* **The problem**: Write out only the tail of the records, beginning at the line containing "973-263-4350" and including the last line, exactly as written.

* **Raw data**:
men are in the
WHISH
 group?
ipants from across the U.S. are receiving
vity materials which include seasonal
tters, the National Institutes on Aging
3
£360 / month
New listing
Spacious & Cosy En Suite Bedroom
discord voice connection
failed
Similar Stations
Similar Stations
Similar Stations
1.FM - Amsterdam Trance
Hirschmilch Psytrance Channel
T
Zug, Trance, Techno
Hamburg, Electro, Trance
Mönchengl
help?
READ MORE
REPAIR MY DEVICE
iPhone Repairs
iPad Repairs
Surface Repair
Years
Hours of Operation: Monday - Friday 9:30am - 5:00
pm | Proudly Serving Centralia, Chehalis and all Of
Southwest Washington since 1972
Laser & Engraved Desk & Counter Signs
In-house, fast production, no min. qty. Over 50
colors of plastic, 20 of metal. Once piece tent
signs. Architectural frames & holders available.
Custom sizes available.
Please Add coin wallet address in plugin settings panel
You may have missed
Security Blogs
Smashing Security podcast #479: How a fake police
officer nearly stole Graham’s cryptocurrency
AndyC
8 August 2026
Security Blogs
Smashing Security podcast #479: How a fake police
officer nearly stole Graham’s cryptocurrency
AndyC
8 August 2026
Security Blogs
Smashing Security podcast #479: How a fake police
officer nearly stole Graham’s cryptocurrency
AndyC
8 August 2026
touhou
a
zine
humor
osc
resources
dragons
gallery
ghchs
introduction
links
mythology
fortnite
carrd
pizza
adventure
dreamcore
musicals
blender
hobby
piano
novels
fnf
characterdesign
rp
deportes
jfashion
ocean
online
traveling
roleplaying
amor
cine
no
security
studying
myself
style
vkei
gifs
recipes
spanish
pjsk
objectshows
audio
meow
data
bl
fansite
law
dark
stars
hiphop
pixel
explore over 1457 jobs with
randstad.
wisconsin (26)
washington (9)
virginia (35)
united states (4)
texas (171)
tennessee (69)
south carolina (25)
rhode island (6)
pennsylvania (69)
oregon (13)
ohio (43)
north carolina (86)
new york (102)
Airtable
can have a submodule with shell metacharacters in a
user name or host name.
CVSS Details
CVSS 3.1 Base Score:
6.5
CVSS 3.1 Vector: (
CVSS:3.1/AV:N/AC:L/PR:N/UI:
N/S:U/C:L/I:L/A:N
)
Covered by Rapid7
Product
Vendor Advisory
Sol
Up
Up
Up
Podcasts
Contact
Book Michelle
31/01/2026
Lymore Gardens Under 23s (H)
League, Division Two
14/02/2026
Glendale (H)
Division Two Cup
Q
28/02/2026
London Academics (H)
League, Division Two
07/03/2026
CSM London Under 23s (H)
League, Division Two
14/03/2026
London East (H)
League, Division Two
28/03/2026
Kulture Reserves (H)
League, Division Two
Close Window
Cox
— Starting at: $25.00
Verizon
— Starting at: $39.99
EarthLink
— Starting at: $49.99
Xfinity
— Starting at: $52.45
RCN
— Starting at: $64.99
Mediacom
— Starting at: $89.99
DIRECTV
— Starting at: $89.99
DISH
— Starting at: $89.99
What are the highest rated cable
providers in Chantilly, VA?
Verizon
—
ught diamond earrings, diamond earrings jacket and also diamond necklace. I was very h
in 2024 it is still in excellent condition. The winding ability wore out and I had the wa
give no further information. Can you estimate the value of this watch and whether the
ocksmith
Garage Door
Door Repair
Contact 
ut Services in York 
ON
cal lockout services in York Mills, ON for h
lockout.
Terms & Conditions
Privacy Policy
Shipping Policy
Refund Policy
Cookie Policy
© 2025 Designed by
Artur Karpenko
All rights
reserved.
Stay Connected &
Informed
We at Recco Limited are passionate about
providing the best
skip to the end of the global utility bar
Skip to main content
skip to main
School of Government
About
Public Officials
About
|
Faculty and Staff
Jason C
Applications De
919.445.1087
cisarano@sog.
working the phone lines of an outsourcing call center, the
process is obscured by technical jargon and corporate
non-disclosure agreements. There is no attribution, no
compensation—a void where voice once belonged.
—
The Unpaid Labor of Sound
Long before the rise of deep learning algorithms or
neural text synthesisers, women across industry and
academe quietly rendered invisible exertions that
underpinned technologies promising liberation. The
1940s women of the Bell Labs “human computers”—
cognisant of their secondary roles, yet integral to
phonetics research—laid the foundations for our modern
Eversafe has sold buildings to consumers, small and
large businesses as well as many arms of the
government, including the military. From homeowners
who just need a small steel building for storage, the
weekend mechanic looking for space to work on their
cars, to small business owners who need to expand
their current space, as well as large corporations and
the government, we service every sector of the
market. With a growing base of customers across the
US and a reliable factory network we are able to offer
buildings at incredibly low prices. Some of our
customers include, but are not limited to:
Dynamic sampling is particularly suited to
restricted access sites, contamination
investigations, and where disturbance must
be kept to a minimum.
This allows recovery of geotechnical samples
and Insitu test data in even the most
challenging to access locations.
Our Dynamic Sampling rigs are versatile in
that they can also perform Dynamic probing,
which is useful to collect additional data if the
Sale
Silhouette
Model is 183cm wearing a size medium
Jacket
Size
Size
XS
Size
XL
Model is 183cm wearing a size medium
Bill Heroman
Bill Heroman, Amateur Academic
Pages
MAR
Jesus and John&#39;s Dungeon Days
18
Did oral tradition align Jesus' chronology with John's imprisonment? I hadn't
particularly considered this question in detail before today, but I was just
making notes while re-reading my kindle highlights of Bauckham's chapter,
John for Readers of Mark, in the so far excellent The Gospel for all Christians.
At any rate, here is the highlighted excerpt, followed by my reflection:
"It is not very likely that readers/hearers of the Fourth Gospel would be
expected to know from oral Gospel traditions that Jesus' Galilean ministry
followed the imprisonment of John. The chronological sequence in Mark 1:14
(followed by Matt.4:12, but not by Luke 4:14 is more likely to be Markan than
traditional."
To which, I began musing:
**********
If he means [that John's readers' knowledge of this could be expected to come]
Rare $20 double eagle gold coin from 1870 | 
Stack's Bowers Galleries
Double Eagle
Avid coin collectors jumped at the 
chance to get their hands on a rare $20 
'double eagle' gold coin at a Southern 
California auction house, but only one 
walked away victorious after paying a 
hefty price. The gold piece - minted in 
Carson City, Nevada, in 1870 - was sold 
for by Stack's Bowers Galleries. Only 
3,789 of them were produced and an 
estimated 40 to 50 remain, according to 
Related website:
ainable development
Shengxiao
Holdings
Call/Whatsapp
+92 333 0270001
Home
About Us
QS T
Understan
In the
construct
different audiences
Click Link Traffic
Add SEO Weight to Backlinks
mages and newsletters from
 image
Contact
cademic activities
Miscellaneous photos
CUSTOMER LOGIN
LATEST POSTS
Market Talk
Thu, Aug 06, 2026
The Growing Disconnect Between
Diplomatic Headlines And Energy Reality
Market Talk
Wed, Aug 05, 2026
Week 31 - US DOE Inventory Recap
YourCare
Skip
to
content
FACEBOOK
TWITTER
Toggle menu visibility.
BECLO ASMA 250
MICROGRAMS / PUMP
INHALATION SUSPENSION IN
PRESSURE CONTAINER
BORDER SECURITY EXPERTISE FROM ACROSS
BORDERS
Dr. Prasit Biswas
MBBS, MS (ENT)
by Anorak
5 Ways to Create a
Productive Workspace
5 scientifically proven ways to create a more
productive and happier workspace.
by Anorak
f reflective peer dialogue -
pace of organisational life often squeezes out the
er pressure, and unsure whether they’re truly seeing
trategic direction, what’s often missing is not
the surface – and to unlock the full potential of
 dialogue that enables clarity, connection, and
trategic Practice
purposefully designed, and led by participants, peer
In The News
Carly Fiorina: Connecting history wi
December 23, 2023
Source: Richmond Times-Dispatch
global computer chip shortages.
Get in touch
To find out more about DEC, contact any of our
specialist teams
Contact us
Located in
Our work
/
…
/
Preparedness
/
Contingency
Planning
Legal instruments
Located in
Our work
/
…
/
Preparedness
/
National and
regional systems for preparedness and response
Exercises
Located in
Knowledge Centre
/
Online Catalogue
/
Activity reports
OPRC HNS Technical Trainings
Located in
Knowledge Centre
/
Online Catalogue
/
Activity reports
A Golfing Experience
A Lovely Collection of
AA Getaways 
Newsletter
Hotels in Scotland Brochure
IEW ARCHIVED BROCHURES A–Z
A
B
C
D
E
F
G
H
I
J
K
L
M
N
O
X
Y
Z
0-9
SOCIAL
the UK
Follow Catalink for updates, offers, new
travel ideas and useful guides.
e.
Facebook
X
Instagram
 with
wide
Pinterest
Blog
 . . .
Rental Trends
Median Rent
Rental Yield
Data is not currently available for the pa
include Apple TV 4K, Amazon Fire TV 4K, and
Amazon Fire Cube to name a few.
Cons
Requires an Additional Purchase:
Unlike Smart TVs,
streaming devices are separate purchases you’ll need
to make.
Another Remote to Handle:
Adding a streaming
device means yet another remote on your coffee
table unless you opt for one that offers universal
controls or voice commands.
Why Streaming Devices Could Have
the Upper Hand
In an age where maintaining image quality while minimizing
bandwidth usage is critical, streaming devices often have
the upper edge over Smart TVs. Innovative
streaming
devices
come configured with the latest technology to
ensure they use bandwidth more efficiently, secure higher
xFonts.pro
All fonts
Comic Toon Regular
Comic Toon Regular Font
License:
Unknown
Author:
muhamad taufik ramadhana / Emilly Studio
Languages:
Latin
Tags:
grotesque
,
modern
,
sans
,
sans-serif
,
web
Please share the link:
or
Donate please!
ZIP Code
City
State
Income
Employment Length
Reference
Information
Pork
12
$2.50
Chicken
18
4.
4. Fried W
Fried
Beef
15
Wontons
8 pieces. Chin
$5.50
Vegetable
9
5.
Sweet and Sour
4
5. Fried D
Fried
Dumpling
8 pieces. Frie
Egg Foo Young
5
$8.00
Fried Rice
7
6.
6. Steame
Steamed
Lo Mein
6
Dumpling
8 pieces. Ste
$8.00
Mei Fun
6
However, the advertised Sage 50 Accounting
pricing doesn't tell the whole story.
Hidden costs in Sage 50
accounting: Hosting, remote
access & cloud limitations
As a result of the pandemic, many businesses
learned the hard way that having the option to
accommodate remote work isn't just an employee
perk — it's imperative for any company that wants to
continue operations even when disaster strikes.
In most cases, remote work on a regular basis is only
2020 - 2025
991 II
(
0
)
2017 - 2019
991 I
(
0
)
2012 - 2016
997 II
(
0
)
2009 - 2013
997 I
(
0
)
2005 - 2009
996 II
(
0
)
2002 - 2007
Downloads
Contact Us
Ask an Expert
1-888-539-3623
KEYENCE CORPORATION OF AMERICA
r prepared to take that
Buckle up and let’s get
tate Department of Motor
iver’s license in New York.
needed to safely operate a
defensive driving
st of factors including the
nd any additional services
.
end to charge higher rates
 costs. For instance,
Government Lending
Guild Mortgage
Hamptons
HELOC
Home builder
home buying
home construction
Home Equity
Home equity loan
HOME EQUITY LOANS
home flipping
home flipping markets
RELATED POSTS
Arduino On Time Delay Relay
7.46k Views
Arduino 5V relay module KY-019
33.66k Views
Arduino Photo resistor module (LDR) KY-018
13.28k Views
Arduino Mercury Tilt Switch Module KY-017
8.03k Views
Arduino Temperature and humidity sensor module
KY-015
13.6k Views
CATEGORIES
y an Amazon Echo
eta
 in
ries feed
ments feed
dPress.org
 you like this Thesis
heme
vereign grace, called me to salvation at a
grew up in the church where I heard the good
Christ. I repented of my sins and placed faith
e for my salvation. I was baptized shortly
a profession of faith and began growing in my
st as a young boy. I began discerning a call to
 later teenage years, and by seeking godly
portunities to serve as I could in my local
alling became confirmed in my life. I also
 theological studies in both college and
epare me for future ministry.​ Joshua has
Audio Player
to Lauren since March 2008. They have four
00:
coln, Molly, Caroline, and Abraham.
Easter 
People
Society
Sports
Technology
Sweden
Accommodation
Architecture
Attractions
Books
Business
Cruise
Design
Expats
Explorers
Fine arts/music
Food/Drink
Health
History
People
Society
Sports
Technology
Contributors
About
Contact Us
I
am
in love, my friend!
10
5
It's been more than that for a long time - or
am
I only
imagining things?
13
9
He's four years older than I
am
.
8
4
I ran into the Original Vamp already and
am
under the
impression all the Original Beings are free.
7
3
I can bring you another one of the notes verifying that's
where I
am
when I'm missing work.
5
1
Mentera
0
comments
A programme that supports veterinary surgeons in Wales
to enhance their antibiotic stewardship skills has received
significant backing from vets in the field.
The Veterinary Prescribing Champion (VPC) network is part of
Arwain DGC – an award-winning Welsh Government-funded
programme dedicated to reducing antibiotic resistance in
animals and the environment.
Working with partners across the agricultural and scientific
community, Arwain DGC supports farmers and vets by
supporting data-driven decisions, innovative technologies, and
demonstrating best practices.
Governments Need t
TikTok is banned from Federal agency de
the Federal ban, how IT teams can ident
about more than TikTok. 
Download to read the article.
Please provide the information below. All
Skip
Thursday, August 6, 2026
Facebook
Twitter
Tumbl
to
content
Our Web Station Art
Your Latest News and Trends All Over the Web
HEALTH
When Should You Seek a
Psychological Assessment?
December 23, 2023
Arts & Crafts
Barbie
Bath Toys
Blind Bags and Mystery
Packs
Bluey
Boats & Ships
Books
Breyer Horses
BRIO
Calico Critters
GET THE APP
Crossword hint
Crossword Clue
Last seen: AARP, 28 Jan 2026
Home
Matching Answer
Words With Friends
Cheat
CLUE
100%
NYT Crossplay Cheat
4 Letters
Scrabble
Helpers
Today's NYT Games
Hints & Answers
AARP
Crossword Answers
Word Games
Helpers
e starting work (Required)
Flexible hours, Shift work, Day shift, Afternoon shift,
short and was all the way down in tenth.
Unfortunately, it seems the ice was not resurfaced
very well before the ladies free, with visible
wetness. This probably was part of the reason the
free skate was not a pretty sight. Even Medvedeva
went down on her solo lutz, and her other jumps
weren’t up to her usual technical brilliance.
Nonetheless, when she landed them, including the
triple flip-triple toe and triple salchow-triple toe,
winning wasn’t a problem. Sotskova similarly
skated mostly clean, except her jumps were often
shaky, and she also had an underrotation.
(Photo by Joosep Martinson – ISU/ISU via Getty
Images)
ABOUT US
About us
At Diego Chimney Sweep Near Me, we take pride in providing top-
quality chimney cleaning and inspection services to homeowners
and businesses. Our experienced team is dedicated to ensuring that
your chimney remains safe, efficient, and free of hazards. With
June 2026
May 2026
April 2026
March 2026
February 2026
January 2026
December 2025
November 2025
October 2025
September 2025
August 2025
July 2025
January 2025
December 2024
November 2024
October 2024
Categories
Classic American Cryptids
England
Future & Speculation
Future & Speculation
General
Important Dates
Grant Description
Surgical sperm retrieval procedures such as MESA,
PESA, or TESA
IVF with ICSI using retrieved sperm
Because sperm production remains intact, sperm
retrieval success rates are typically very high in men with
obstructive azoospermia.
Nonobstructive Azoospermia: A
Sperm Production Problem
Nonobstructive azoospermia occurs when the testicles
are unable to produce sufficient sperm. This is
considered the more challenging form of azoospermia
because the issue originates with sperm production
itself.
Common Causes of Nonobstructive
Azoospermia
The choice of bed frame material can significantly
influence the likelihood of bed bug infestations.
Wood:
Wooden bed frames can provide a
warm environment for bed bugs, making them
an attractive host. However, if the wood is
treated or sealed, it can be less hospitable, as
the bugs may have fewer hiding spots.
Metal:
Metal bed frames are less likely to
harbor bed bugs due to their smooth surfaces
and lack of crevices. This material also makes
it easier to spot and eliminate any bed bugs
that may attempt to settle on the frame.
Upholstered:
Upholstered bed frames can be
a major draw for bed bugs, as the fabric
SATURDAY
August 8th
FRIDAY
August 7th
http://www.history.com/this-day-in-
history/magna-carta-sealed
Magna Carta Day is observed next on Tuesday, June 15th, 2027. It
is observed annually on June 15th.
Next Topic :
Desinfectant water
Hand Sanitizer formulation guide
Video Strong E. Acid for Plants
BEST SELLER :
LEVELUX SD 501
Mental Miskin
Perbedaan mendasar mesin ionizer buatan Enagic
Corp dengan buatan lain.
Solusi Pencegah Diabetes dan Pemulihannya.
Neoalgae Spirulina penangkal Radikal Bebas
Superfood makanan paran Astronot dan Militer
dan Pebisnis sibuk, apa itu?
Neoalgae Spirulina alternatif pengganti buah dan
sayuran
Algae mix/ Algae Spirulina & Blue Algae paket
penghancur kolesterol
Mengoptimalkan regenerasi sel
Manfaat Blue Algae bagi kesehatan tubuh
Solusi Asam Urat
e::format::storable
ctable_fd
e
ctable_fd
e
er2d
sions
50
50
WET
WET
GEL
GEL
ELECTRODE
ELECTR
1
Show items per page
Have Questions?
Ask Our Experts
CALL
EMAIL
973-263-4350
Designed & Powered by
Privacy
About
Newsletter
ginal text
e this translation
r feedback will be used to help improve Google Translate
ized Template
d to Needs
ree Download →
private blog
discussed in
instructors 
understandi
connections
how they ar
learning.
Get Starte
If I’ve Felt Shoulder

* **Solution to the exercise**:
973-263-4350
Designed & Powered by
Privacy
About
Newsletter
ginal text
e this translation
r feedback will be used to help improve Google Translate
ized Template
d to Needs
ree Download →
private blog
discussed in
instructors 
understandi
connections
how they ar
learning.
Get Starte
If I’ve Felt Shoulder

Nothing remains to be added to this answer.